MANOJ DASWANI | SANTA CRUZ DE TENERIFE
La resaca de una derrota tan triste como la cosechada ante el Celta (0-1) la mitigó la noticia feliz de la primera convocatoria del blanquiazul Omar Ramos con la selección sub 21. Culminación de una trayectoria alcista y sin interrupciones desde que el pasado agosto cuajó una notable pretemporada con el primer equipo, el interior de Punta del Hidalgo reconoció ayer que se pensó que "era una broma" cuando desde el Tenerife le comunicaron la citación. Dos compromisos oficiales le esperan con el conjunto que dirige Juan Ramón López Caro, el primero ante Finlandia mañana y el segundo, el martes próximo contra Holanda.

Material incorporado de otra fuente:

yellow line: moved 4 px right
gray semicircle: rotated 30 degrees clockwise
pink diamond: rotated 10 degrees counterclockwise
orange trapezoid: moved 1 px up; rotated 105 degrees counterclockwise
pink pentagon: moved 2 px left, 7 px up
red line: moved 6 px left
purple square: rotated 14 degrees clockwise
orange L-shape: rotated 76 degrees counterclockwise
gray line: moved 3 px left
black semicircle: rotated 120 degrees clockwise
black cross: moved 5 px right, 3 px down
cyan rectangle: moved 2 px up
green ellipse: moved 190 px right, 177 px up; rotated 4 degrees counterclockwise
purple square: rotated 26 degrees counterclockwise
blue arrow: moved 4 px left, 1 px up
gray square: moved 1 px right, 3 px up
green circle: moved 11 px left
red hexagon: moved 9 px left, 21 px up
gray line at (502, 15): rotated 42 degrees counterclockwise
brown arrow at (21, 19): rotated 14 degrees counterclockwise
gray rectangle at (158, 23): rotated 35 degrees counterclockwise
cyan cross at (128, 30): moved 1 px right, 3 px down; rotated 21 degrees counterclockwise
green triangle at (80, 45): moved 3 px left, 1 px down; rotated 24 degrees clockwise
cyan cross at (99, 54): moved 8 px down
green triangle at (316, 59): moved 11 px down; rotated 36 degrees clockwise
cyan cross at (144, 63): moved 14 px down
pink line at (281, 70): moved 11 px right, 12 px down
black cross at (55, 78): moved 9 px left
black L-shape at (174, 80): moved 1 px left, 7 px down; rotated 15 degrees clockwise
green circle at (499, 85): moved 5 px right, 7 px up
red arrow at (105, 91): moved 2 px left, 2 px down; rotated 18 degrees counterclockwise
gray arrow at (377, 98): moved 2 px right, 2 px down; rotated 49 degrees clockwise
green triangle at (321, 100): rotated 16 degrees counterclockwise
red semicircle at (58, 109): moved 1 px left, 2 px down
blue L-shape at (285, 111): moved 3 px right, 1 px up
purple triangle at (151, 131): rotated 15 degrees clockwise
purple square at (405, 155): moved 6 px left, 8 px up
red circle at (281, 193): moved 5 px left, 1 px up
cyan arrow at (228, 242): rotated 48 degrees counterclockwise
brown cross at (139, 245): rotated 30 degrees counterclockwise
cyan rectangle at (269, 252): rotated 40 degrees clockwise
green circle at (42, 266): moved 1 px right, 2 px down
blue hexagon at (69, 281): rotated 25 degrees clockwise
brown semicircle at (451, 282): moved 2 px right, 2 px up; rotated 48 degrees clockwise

"Estoy muy contento", acertó a decir Omar, todavía "emocionado" por este paso adelante que no entraba en sus planes. "Por supuesto que no conozco a los rivales, pero esta vez tampoco a los que serán mis compañeros", explicó el canterano, beneficiado por bajas de última hora como la del también isleño Jeffren Suárez o del delantero Aarón Ñíguez, lesionado precisamente en el choque copero del martes en el Rodríguez López. "Ni siquiera sabía que me podían estar siguiendo", apuntó a continuación el blanquiazul, con la tranquilidad de saber que esta llamada del combinado sub 21 no condicionará su permanencia en el once del Tenerife.
Y es que su estreno con las categorías inferiores de la Roja no le impedirá jugar también contra el Sevilla el próximo fin de semana. "El salto que he experimentado esta temporada está siendo muy grande para mí pero, afortunadamente, me estoy adaptando y las cosas van bien", añadió Omar, dispuesto a "disfrutar de este momento". La otra gran novedad en la lista de López Caro es la inclusión de Fran Mérida, del Arsenal. Les acompañarán nombres nada desconocidos: Asenjo, De Gea, Azpilicueta, Botia, Canella, Capel... Añadan, ahora, a Omar.
luna: "me duele que se hable mal de mí"
Si ayer la cara de la moneda era Omar, la cruz en el Tenerife era Luna. El central argentino resultó determinante en la derrota del representativo por un inoportuno resbalón que aprovechó Danilo. Pero a su pobre actuación añadió luego un triste incidente con un aficionado que no llegó a mayores por la mediación de terceros. Cuestionadísimo por el alarmante bajón que ha sufrido su rendimiento, ayer reconoció que "a uno le duele que se hable mal de uno". "Estoy fastidiado", reconoció también.
"Sé que las cosas no me están saliendo bien y que estoy cometiendo equivocaciones", prosiguió el defensor, partidario de "seguir trabajando para mejorar, porque aquí debemos tirar todos del mismo lado", comentó después, comprensivo ante "el enfado de la gente por la derrota del equipo ante un rival de Segunda". Según dijo, él mismo es el primero que ve que no está a la altura del año pasado.
También Santiago Llorente, valedor de su venida a la Isla, valoraba recientemente la diferencia entre el Luna de hoy y el del curso anterior.
"No está siendo el central solvente al que nos tenía acostumbrados", precisó el profesional pucelano, para matizar después de que "el propio jugador y el cuerpo técnico ya están trabajando" para recuperar de él su mejor versión. Los dos últimos choques oficiales los ha completado como titular.